Découvert dans les années 2000 alors qu’il gérait un bar lié à la culture BDSM, l’artiste a rapidement dépassé les codes du genre. « Je ne cherchais ni la domination ni la souffrance, mais une forme de beauté », confie-t-il. Son approche, résolument contemporaine, transforme les corps en toiles vivantes et les espaces en installations monumentales. À Shibuya, une maison ovoïde enveloppée de cordes bleues témoigne de cette vision. « La structure était magnifique, mais incomplète. Les liens y apportent une respiration, comme une faille qui s’ouvre », explique-t-il.
Le shibari puise ses racines dans le hōjōjutsu, une technique martiale utilisée durant l’ère Edo pour immobiliser les prisonniers. Popularisé au XXe siècle par des illustrateurs et écrivains, il a longtemps oscillé entre érotisme et contrainte. Kinoko, lui, en a fait un art visuel, exposé jusqu’au festival Burning Man en 2017, où il érigea un sanctuaire de cordes dans le désert. « Pourquoi ne pas envelopper la tour Eiffel ? », lance-t-il, esquisse d’un projet encore inédit.
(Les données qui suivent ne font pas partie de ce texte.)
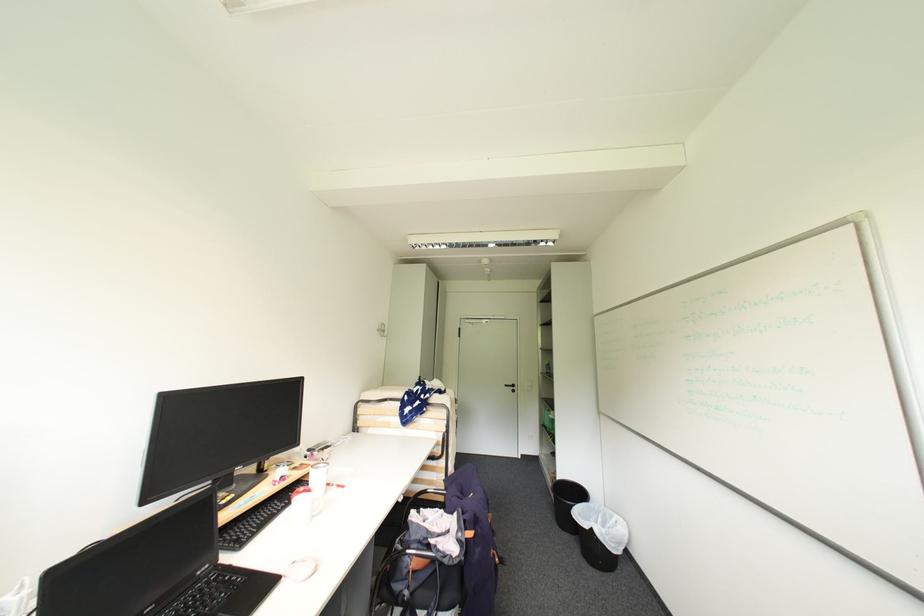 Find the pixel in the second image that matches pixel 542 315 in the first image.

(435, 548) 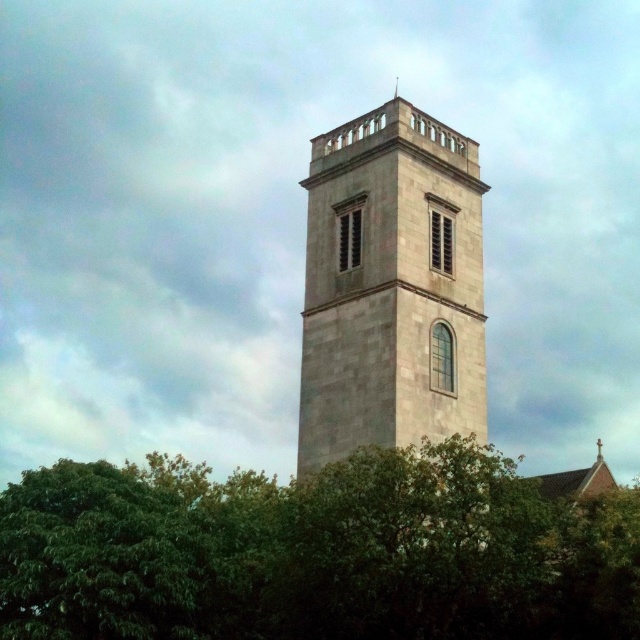 Question: Among these objects, which one is farthest from the camera?

Choices:
 (A) light gray stone tower at center
 (B) green leafy tree at center

Answer: (A)

Question: Which point is farther to the camera?

Choices:
 (A) (477, 532)
 (B) (310, 253)

Answer: (B)

Question: Can you confirm if green leafy tree at center is bigger than light gray stone tower at center?

Choices:
 (A) no
 (B) yes

Answer: (B)

Question: Which point is farther to the camera?

Choices:
 (A) green leafy tree at center
 (B) light gray stone tower at center

Answer: (B)

Question: From the image, what is the correct spatial relationship of green leafy tree at center in relation to light gray stone tower at center?

Choices:
 (A) left
 (B) right

Answer: (A)

Question: From the image, what is the correct spatial relationship of green leafy tree at center in relation to light gray stone tower at center?

Choices:
 (A) above
 (B) below

Answer: (B) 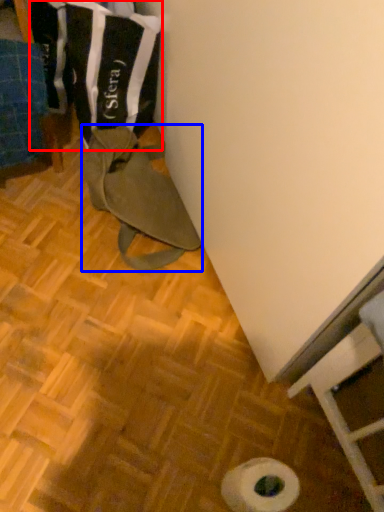 Question: Which point is closer to the camera, laundry (highlighted by a red box) or wide (highlighted by a blue box)?

Choices:
 (A) laundry
 (B) wide

Answer: (A) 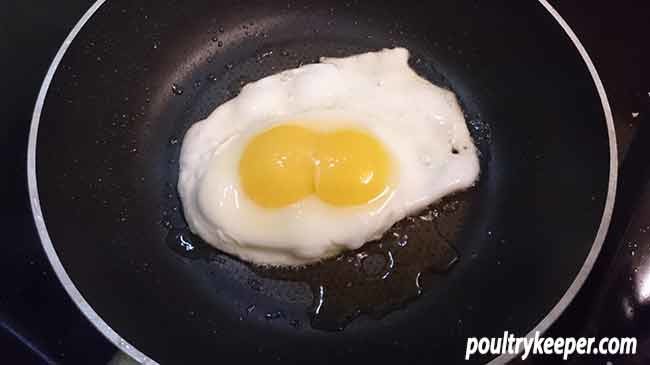 In order to click on cooking pan in this screenshot , I will do `click(183, 64)`. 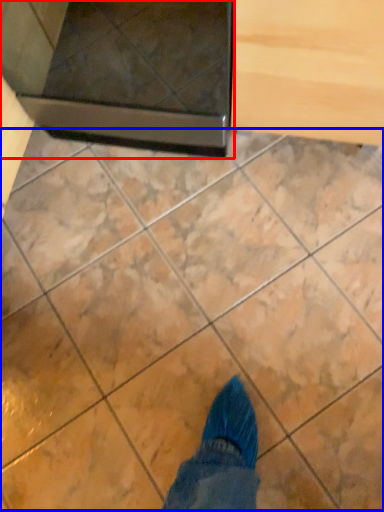 Question: Which of the following is the farthest to the observer, appliance (highlighted by a red box) or marble (highlighted by a blue box)?

Choices:
 (A) appliance
 (B) marble

Answer: (B) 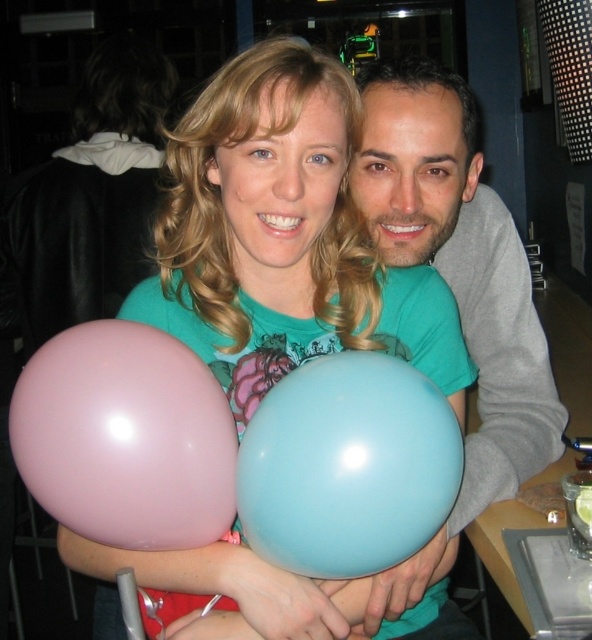 Question: Estimate the real-world distances between objects in this image. Which object is farther from the light blue rubber balloon at center?

Choices:
 (A) pink rubber balloon at left
 (B) matte rubber balloons at center

Answer: (B)

Question: Does matte rubber balloons at center appear under pink rubber balloon at left?

Choices:
 (A) no
 (B) yes

Answer: (A)

Question: Is matte rubber balloons at center to the right of light blue rubber balloon at center from the viewer's perspective?

Choices:
 (A) no
 (B) yes

Answer: (A)

Question: Which of these objects is positioned farthest from the matte rubber balloons at center?

Choices:
 (A) light blue rubber balloon at center
 (B) pink rubber balloon at left

Answer: (A)

Question: Which object is positioned farthest from the light blue rubber balloon at center?

Choices:
 (A) pink rubber balloon at left
 (B) matte rubber balloons at center

Answer: (B)

Question: Can you confirm if matte rubber balloons at center is positioned below light blue rubber balloon at center?

Choices:
 (A) no
 (B) yes

Answer: (A)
Conscient des risques liés à cette pratique, l’artiste a fondé l’école Ichinawakai pour former une nouvelle génération. Parmi ses élèves, une Française de 25 ans témoigne de sa méthode rigoureuse, où la sécurité et l’esthétique priment. « Il a transcendé les codes initiaux », souligne-t-elle. Pour Kinoko, le shibari dépasse l’art. « C’est une métaphore des liens humains. Dans un monde fracturé, il rappelle que nous sommes tous interconnectés. » Une philosophie qui, à travers ses œuvres, continue de tisser des ponts entre les cultures.